• PROVIDED RECORDS
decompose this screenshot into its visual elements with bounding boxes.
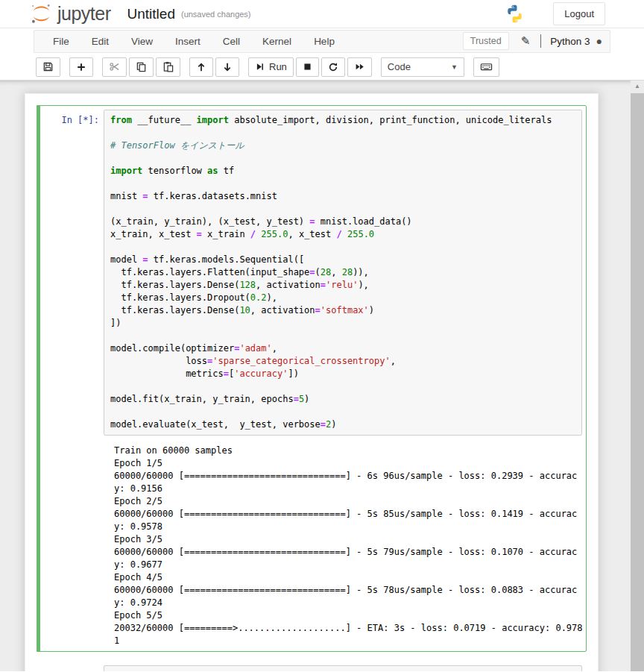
divider	[540, 34, 541, 48]
jupyter-logo[interactable]: jupyter	[30, 2, 111, 25]
run-label: Run	[269, 61, 287, 72]
training-output: Train on 60000 samples Epoch 1/5 60000/6…	[104, 445, 583, 647]
menu-items: FileEditViewInsertCellKernelHelp	[42, 31, 346, 52]
menubar-row: FileEditViewInsertCellKernelHelp Trusted…	[0, 28, 644, 54]
move-cells-down-button[interactable]	[215, 57, 239, 77]
code-editor-empty[interactable]	[104, 665, 582, 671]
code-line: metrics=['accuracy'])	[110, 368, 575, 380]
code-line	[110, 127, 575, 139]
code-line	[110, 152, 575, 165]
python-logo-icon	[505, 4, 525, 24]
keyboard-icon	[480, 61, 493, 72]
run-icon	[255, 62, 265, 72]
menubar: FileEditViewInsertCellKernelHelp Trusted…	[34, 30, 610, 53]
restart-run-all-button[interactable]	[347, 57, 372, 77]
paste-cells-button[interactable]	[156, 57, 180, 77]
restart-kernel-button[interactable]	[321, 57, 345, 77]
code-line: model.compile(optimizer='adam',	[110, 342, 575, 355]
keyboard-shortcuts-button[interactable]	[473, 57, 499, 77]
kernel-name: Python 3	[550, 36, 590, 47]
code-line: tf.keras.layers.Dense(10, activation='so…	[110, 304, 575, 317]
arrow-down-icon	[222, 62, 233, 72]
interrupt-kernel-button[interactable]	[296, 57, 319, 77]
refresh-icon	[328, 62, 338, 72]
code-line: mnist = tf.keras.datasets.mnist	[110, 190, 575, 203]
code-line: ])	[110, 317, 575, 330]
code-line: import tensorflow as tf	[110, 165, 575, 178]
brand-text: jupyter	[57, 3, 111, 25]
jupyter-logo-icon	[30, 2, 53, 25]
code-line: (x_train, y_train), (x_test, y_test) = m…	[110, 216, 575, 228]
copy-cells-button[interactable]	[129, 57, 154, 77]
code-line: model.fit(x_train, y_train, epochs=5)	[110, 393, 575, 406]
code-line: x_train, x_test = x_train / 255.0, x_tes…	[110, 228, 575, 241]
kernel-busy-indicator-icon: ●	[596, 36, 602, 46]
move-cells-up-button[interactable]	[189, 57, 213, 77]
notebook-area: In [*]: from __future__ import absolute_…	[0, 81, 644, 671]
menu-item-view[interactable]: View	[120, 31, 164, 52]
cell-type-value: Code	[388, 61, 411, 72]
menu-item-file[interactable]: File	[42, 31, 80, 52]
plus-icon	[76, 62, 86, 72]
menu-item-help[interactable]: Help	[303, 31, 346, 52]
code-line: tf.keras.layers.Flatten(input_shape=(28,…	[110, 266, 575, 279]
input-prompt: In [ ]:	[41, 665, 104, 671]
save-status: (unsaved changes)	[181, 10, 251, 19]
code-line: tf.keras.layers.Dense(128, activation='r…	[110, 279, 575, 292]
cut-cells-button[interactable]	[102, 57, 127, 77]
menu-item-insert[interactable]: Insert	[164, 31, 212, 52]
code-line: loss='sparse_categorical_crossentropy',	[110, 355, 575, 368]
copy-icon	[136, 61, 147, 72]
output-area: Train on 60000 samples Epoch 1/5 60000/6…	[41, 445, 582, 647]
run-cell-button[interactable]: Run	[248, 57, 294, 77]
edit-mode-pencil-icon: ✎	[521, 34, 531, 48]
menu-item-edit[interactable]: Edit	[80, 31, 120, 52]
code-line: model = tf.keras.models.Sequential([	[110, 254, 575, 266]
trusted-badge[interactable]: Trusted	[463, 32, 509, 50]
notebook-title[interactable]: Untitled	[127, 6, 175, 22]
code-line: tf.keras.layers.Dropout(0.2),	[110, 292, 575, 304]
fast-forward-icon	[354, 62, 365, 72]
code-line	[110, 380, 575, 393]
save-icon	[42, 61, 54, 72]
code-editor[interactable]: from __future__ import absolute_import, …	[104, 110, 582, 436]
input-prompt: In [*]:	[41, 110, 104, 436]
scrollbar-up-arrow-icon[interactable]: ▲	[631, 81, 644, 92]
app-header: jupyter Untitled (unsaved changes) Logou…	[0, 0, 644, 28]
notebook-container: In [*]: from __future__ import absolute_…	[25, 93, 599, 671]
menu-item-kernel[interactable]: Kernel	[251, 31, 303, 52]
paste-icon	[162, 61, 174, 72]
scrollbar[interactable]: ▲	[631, 81, 644, 671]
toolbar: Run Code ▼	[0, 54, 644, 81]
scissors-icon	[109, 61, 120, 72]
scrollbar-thumb[interactable]	[631, 93, 644, 671]
code-line	[110, 330, 575, 342]
code-line: from __future__ import absolute_import, …	[110, 114, 575, 127]
chevron-down-icon: ▼	[451, 63, 458, 71]
code-cell-running[interactable]: In [*]: from __future__ import absolute_…	[37, 105, 587, 652]
insert-cell-below-button[interactable]	[69, 57, 93, 77]
code-line	[110, 241, 575, 254]
code-line	[110, 406, 575, 418]
save-button[interactable]	[36, 57, 60, 77]
code-cell-empty[interactable]: In [ ]:	[37, 661, 587, 671]
arrow-up-icon	[196, 62, 206, 72]
menu-item-cell[interactable]: Cell	[212, 31, 251, 52]
code-line	[110, 178, 575, 190]
code-line: # TensorFlow をインストール	[110, 139, 575, 152]
logout-button[interactable]: Logout	[553, 2, 605, 25]
output-prompt	[41, 445, 104, 647]
code-line: model.evaluate(x_test, y_test, verbose=2…	[110, 418, 575, 431]
code-line	[110, 203, 575, 216]
cell-type-dropdown[interactable]: Code ▼	[381, 57, 464, 77]
stop-icon	[303, 62, 312, 72]
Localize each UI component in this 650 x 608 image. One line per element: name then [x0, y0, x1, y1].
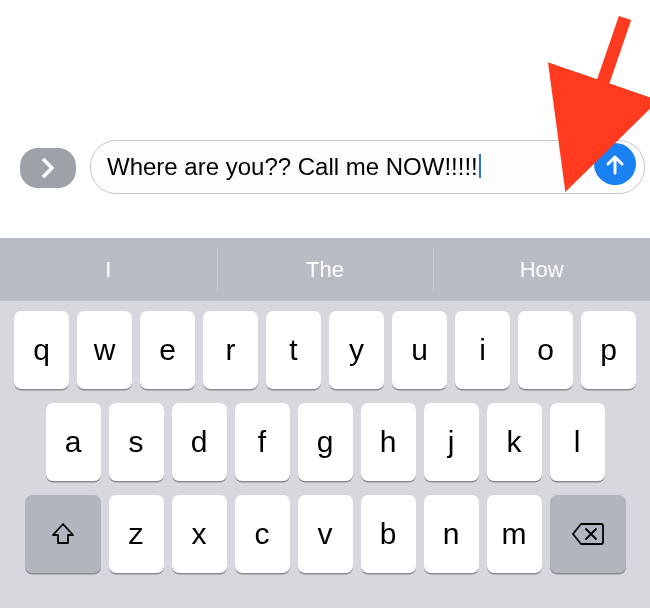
key-j[interactable]: j — [424, 403, 479, 481]
key-c[interactable]: c — [235, 495, 290, 573]
key-i[interactable]: i — [455, 311, 510, 389]
arrow-up-icon — [604, 152, 626, 176]
key-z[interactable]: z — [109, 495, 164, 573]
key-u[interactable]: u — [392, 311, 447, 389]
key-row-3: z x c v b n m — [6, 495, 644, 573]
key-m[interactable]: m — [487, 495, 542, 573]
keyboard: I The How q w e r t y u i o p a s d f g … — [0, 238, 650, 608]
suggestion-3[interactable]: How — [433, 239, 650, 301]
key-shift[interactable] — [25, 495, 101, 573]
message-text: Where are you?? Call me NOW!!!!! — [107, 151, 481, 182]
suggestion-1[interactable]: I — [0, 239, 217, 301]
key-k[interactable]: k — [487, 403, 542, 481]
key-o[interactable]: o — [518, 311, 573, 389]
key-r[interactable]: r — [203, 311, 258, 389]
key-g[interactable]: g — [298, 403, 353, 481]
suggestion-2[interactable]: The — [217, 239, 434, 301]
key-row-1: q w e r t y u i o p — [6, 311, 644, 389]
backspace-icon — [571, 522, 605, 546]
key-v[interactable]: v — [298, 495, 353, 573]
key-x[interactable]: x — [172, 495, 227, 573]
key-w[interactable]: w — [77, 311, 132, 389]
key-e[interactable]: e — [140, 311, 195, 389]
key-d[interactable]: d — [172, 403, 227, 481]
key-n[interactable]: n — [424, 495, 479, 573]
key-backspace[interactable] — [550, 495, 626, 573]
key-rows: q w e r t y u i o p a s d f g h j k l — [0, 301, 650, 581]
key-s[interactable]: s — [109, 403, 164, 481]
key-q[interactable]: q — [14, 311, 69, 389]
key-l[interactable]: l — [550, 403, 605, 481]
text-cursor — [479, 154, 481, 178]
key-p[interactable]: p — [581, 311, 636, 389]
message-input[interactable]: Where are you?? Call me NOW!!!!! — [90, 140, 645, 194]
key-f[interactable]: f — [235, 403, 290, 481]
expand-apps-button[interactable] — [20, 148, 76, 188]
suggestion-bar: I The How — [0, 239, 650, 301]
chevron-right-icon — [39, 157, 57, 179]
send-button[interactable] — [594, 143, 636, 185]
compose-area: Where are you?? Call me NOW!!!!! — [20, 140, 645, 194]
key-y[interactable]: y — [329, 311, 384, 389]
key-b[interactable]: b — [361, 495, 416, 573]
shift-icon — [49, 520, 77, 548]
key-row-2: a s d f g h j k l — [6, 403, 644, 481]
key-a[interactable]: a — [46, 403, 101, 481]
key-t[interactable]: t — [266, 311, 321, 389]
svg-line-0 — [578, 18, 625, 155]
key-h[interactable]: h — [361, 403, 416, 481]
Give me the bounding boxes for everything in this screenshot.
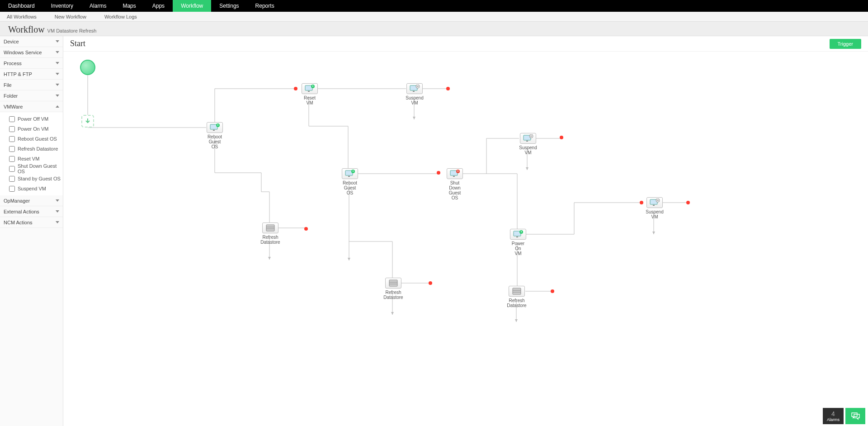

• WHAT THE TASK REQUIRES
Nothing but a number should be given: the number of lines in the records that contain the word "unsaved".

• ANSWER FOR THIS EXERCISE
2